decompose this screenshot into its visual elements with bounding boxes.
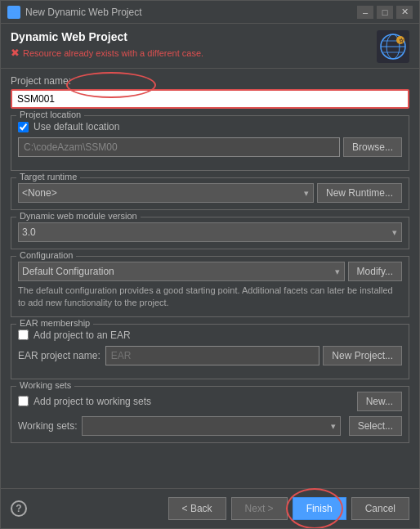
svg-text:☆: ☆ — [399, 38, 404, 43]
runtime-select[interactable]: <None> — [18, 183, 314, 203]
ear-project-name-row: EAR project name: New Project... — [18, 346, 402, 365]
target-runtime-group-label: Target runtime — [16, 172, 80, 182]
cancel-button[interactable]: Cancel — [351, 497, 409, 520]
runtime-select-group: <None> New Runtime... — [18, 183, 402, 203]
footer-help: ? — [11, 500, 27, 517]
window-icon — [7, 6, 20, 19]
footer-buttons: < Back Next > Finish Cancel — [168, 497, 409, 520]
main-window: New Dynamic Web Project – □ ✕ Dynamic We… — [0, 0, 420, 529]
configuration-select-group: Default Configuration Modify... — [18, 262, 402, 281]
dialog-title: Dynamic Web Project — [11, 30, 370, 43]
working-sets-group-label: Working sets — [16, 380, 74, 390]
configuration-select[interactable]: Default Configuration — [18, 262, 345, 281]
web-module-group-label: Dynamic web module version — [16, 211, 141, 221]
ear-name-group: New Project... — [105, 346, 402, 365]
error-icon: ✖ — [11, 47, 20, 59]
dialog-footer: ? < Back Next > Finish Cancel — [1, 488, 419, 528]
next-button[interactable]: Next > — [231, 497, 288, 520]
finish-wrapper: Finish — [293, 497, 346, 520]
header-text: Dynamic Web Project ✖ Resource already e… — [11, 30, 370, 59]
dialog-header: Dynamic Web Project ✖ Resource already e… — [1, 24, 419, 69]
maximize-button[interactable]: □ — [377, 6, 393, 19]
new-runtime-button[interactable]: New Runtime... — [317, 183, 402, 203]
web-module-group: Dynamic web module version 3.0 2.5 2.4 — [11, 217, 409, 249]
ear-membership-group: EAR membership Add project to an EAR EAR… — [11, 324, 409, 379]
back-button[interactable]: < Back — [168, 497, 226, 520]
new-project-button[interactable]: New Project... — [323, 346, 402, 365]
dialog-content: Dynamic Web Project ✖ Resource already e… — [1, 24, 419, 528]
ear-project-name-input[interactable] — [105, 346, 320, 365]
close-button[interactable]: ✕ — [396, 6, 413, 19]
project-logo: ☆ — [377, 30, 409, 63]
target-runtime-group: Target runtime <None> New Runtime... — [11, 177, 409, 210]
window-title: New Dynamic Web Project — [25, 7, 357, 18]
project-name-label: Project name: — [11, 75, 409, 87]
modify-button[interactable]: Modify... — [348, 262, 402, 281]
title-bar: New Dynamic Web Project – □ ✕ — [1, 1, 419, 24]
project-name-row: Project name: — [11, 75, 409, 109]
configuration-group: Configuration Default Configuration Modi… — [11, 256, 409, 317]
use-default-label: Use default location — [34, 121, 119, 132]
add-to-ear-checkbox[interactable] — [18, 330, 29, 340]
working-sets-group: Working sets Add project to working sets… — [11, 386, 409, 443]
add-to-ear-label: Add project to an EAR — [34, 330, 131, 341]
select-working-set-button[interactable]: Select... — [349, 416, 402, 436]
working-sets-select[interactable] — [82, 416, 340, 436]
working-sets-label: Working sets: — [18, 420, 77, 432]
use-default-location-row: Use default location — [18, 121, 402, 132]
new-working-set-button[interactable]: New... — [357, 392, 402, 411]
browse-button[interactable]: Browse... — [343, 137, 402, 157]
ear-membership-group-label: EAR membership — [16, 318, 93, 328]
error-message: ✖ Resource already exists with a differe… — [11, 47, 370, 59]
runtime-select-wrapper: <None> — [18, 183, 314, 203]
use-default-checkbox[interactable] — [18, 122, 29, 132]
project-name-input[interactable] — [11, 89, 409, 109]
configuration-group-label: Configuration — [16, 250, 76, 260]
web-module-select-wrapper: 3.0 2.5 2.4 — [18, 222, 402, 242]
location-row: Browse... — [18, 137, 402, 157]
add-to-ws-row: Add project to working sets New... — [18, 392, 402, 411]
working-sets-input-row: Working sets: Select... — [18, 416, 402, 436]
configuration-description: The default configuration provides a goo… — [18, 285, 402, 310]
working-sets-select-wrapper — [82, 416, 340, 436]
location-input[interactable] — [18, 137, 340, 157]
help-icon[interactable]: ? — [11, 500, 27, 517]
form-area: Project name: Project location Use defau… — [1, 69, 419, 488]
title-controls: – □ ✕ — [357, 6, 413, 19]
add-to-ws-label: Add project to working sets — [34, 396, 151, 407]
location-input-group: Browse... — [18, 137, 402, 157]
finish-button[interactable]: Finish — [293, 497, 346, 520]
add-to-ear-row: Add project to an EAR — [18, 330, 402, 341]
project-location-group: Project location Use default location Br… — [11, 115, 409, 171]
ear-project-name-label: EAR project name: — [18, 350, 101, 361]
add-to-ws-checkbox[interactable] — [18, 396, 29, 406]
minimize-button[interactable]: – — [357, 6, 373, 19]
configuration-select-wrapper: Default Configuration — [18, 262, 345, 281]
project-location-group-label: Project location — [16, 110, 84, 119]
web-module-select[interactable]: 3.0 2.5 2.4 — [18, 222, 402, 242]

**DESCRIPTION OF THE TASK:**
Go through the entries above and report every line in which the word "Browse" appears.

**RESULT FOR THIS TASK:**
browse-button[interactable]: Browse... — [343, 137, 402, 157]
location-row: Browse... — [18, 137, 402, 157]
location-input-group: Browse... — [18, 137, 402, 157]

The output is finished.